Hoysala King
- Reign: c. 1234 – c. 1263
- Predecessor: Vira Narasimha II
- Successor: Narasimha III
- Dynasty: Hoysala

= Vira Someshwara =

Hoysala King from 1234 to 1263

Vira Someshwara (ವೀರ ಸೋಮೇಶ್ವರ; ) was a king of the Hoysala Empire. The preoccupation of Vira Narasimha II in the affairs of Tamil country resulted in neglect of northern territories and he had to face Seuna incursions south of the Tungabhadra River.

==Influence in Tamil country politics==
During 1225–1250, the Hoysalas consolidated their domination over the South Deccan by asserting complete influence on the Cholas and the Pandyas. Someshwara was actually given the honorific Mamadi ("uncle") by the kings of Tamil country. Magadai Mandalam was conquered by Veera Somesvara in 1236. He allied himself with Chola Rajendra III but made friendship with the Pandyas when the Chola king tried to invade Pandya territory in 1238. Later having defeated Rajendra Chola III, Vira Someshwara again fought for the cause of the Cholas against the Pandyas.

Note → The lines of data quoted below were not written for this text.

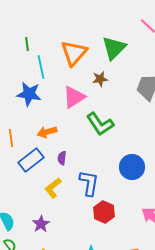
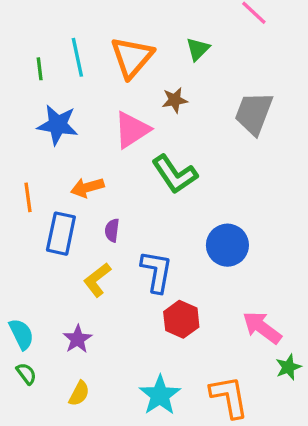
green line: (27, 44) -> (40, 69), moved
green triangle: (114, 48) -> (198, 49), size x0.6
cyan line: (41, 67) -> (77, 57), moved
blue rectangle: (31, 160) -> (61, 234), turned -40

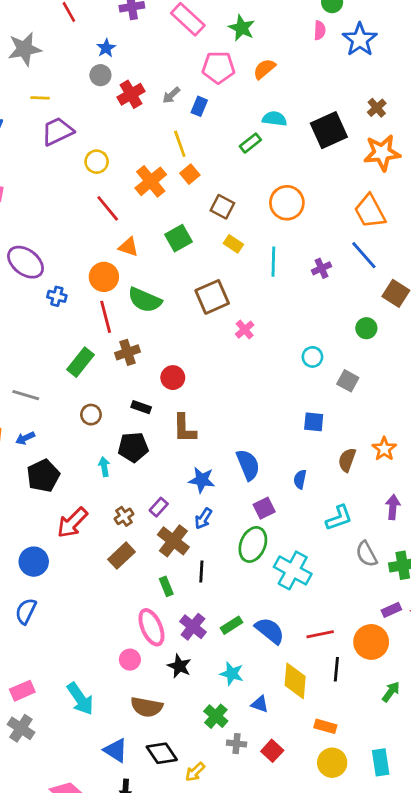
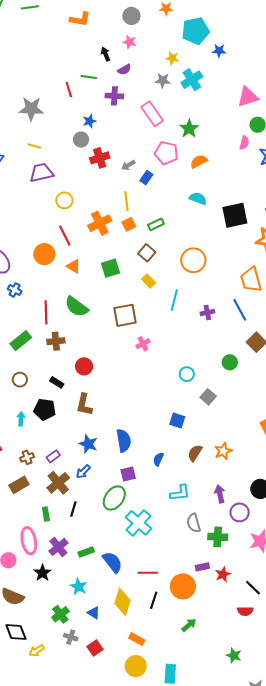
green rectangle: (250, 143) -> (156, 224), moved
orange circle: (104, 277) -> (44, 254), moved
purple arrow: (393, 507) -> (220, 494), turned -30

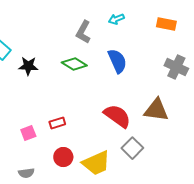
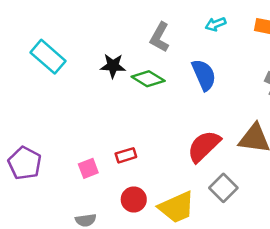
cyan arrow: (116, 19) -> (216, 24), moved
black star: (28, 66) -> (113, 66), moved
red semicircle: (117, 116) -> (204, 146), turned -80

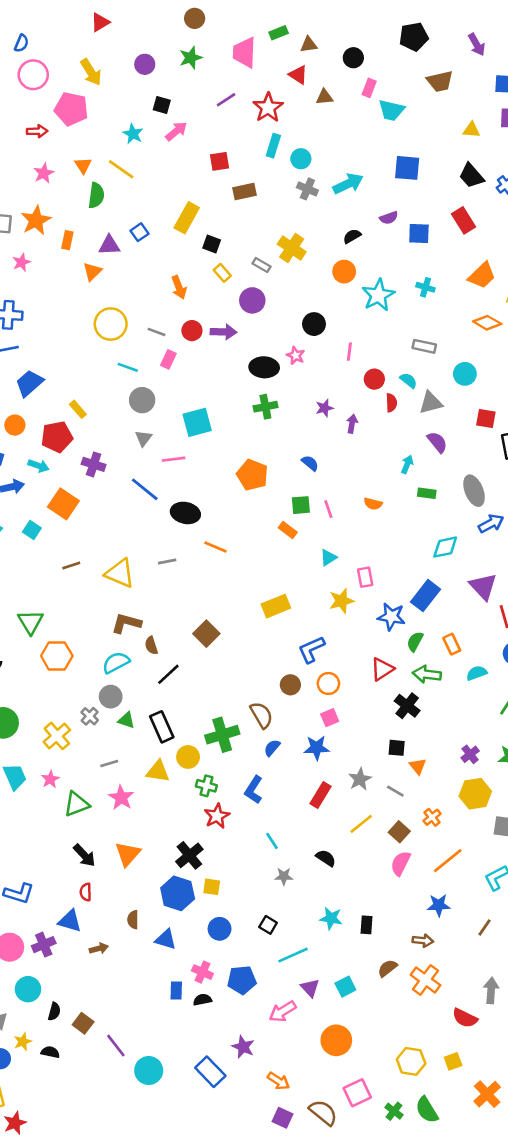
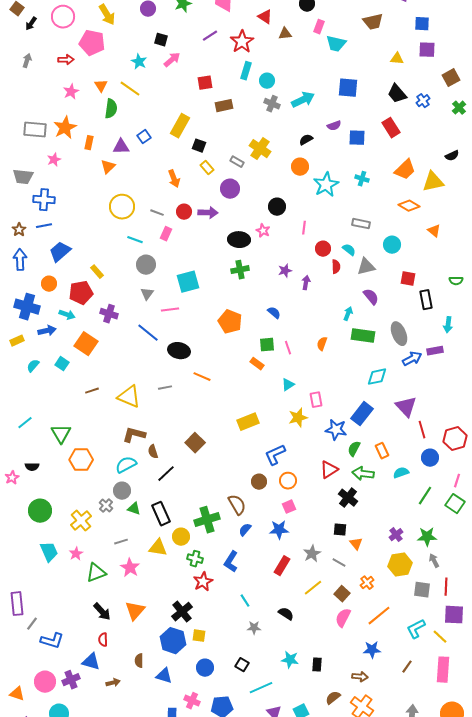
green rectangle: (427, 493) -> (363, 336), size x1.6
orange semicircle: (373, 504) -> (322, 344), turned 96

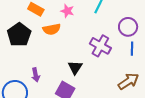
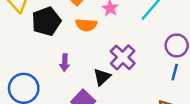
purple cross: (100, 46) -> (123, 57), moved
purple arrow: (36, 75) -> (65, 63), moved

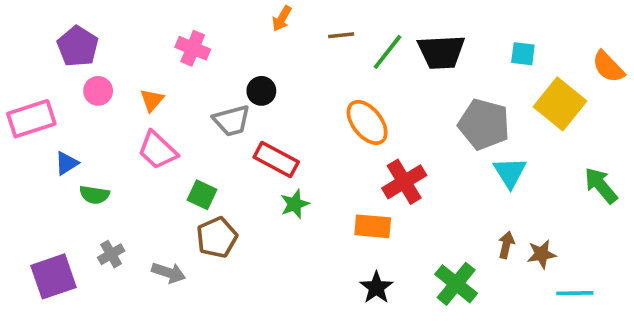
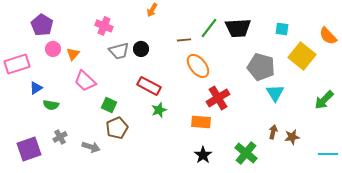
brown line: (341, 35) -> (184, 40), moved
orange triangle: (152, 100) -> (73, 54), moved
gray trapezoid: (232, 121) -> (119, 51), moved
green arrow: (601, 186) -> (324, 100), turned -95
cyan line: (575, 293) -> (328, 154), moved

After 1235 CE, Someswara founded his capital in southern city of Kannanur, 5 miles to the north of Srirangam, and called it Vikramapura. In 1236-37 CE, he set up several minor shrines in the Jambukeswaram temple on the Srirangam island, called Vallaliswara, Padumaliswara, Vira Narasingeswara, and Somaleswara named based on his close family members. The Bhojeswara Posaliswara temple was raised by him in Kannanur and he signed his inscriptions in Kannada as Malaparoluganda (Lord among the Malepas, i.e., the hill tribes on the Western Ghats), the Hoysala family title since their beginning in bold Kannada characters.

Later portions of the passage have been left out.